Middle distance guy wrote:
it is kind of amusing how many (most) LRC posters are obsessed with the concept of "miles per week", in particular when discussing mile times.
People respond very differently to training volume. My experience is that, for distances up to the 5K, averaging 40-50 miles per week can be plenty, especially for "speed-oriented" runners. The extra time saved is better spent in the gym or doing cross training. Running less miles also allows to crank up significantly the intensity of the workouts. Running lots of slow miles just trains your body to run slow, which may be fine if your distance is the marathon, but probably is not the best approach to setting a mile PR.
The idea that all NCAA runners should regularly clock 100 MPW is just a recipe for burnout.
This is why you are a middle distance guy. Yes if you are an 800-1500 guy it's plenty. But not if you are a 5k guy.
It's not hard to run 60 miles a week if you aren't injury prone - EVEN IF YOU TAKE A DAY OFF.
If you just run an hour a day that's a 60 mile week. Even if you take a day off, it's really hard not ot get to 60 mpw if you are doubling.
Day 1 - 30 minute jog am. 50 minutes in pm
Day 2 - 60-70 minutes single
Day 3 - 30 minute jog am. 50 minutes in pm
Day 4 - 30 minute jog am. 50 minutes in pm
Day 5 - 45 minutes to get reayd to go long.
Day 6 - Long run - 90 minutes.
Day 7 - Off/Watch the CFL.
Tha'ts like 62 miles a week.
Take one double off and you are at 58.
When I used to talk to high schoolers, and they thought 80 mpw was a ton, I'd laugh. "not really."
Look do it like this.
9th grade - 30 minutes a day
10th grad - 40 minutes a day
11th grade - 50 minutes a day
12th grade - 60 minutes a day .
Boom that's 60. Yes if you take a day off, it's less but when you start doubling it's pretty easy to get to 70-80.
Now people are going to think I'm advocating that the kid and everyone else run 100 mpw. Not true. A guy I used to coach at Cornell who is running quite well now texted me the other day and said something like, "I know you and John Kellogg won't respect me until i'm over 100 mpw". He's doing like 80.

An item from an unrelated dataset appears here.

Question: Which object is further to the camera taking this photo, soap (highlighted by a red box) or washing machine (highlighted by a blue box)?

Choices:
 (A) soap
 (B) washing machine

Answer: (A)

I said, "Not true." 80 with quality is hard to actually maintain. It's easy to hit triple digits in base phase but hard to do in season.

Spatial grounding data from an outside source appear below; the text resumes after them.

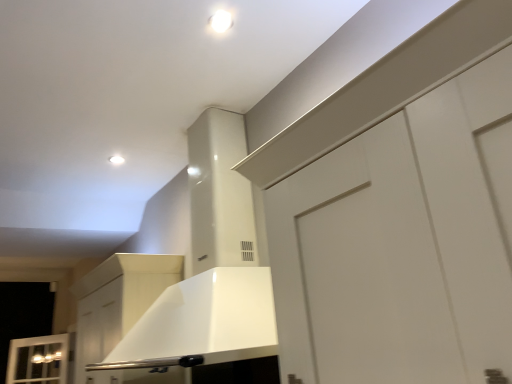 This screenshot has height=384, width=512. What do you see at coordinates (116, 160) in the screenshot? I see `white glossy light fixture at upper center, the 1th lighting positioned from the bottom` at bounding box center [116, 160].

The width and height of the screenshot is (512, 384). Describe the element at coordinates (118, 300) in the screenshot. I see `white matte cabinet at center` at that location.

This screenshot has height=384, width=512. Describe the element at coordinates (221, 21) in the screenshot. I see `white glossy light fixture at upper center, which is counted as the second lighting, starting from the back` at that location.

I want to click on white glossy light fixture at upper center, placed as the 2th lighting when sorted from front to back, so click(x=116, y=160).

Considering the positions of objects white glossy light fixture at upper center, which is the second lighting in right-to-left order, and white glossy light fixture at upper center, the 1th lighting from the top, in the image provided, who is more to the right, white glossy light fixture at upper center, which is the second lighting in right-to-left order, or white glossy light fixture at upper center, the 1th lighting from the top,?

Positioned to the right is white glossy light fixture at upper center, the 1th lighting from the top.

Could you tell me if white glossy light fixture at upper center, the 1th lighting positioned from the bottom, is facing white glossy light fixture at upper center, the 2th lighting when ordered from left to right?

Yes, white glossy light fixture at upper center, the 1th lighting positioned from the bottom, is oriented towards white glossy light fixture at upper center, the 2th lighting when ordered from left to right.

Considering the sizes of objects white glossy light fixture at upper center, the second lighting positioned from the top, and white glossy light fixture at upper center, which is counted as the 1th lighting, starting from the front, in the image provided, who is taller, white glossy light fixture at upper center, the second lighting positioned from the top, or white glossy light fixture at upper center, which is counted as the 1th lighting, starting from the front,?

I had a guy in my top 5 at Cornell that was like 40-50 mpw. Made like glass.
In my mind, Knyght is running high mileage. My main belief about high mileage is it's "10-15 mpw more than you did the year before." Do that if you are distance runner at least until you get up 70-80 per week, but your number 1 goal is ALWAYS TO STAY HEALTHY. Then see if you really benefit from trying to go crazy.
But if Knyght was running 100 now, What wold he do in the future?
This kid needs to just keep going 10 mpw per year up until 2020.
Fox and Bell know what they are doing. I imagine Knyght could make the 2016 Olympic but what's the point? To get elimianted in the heat? I mean if that's what motivates him, then you consider it but he's got 2020 and 2024 in the bag barring injury.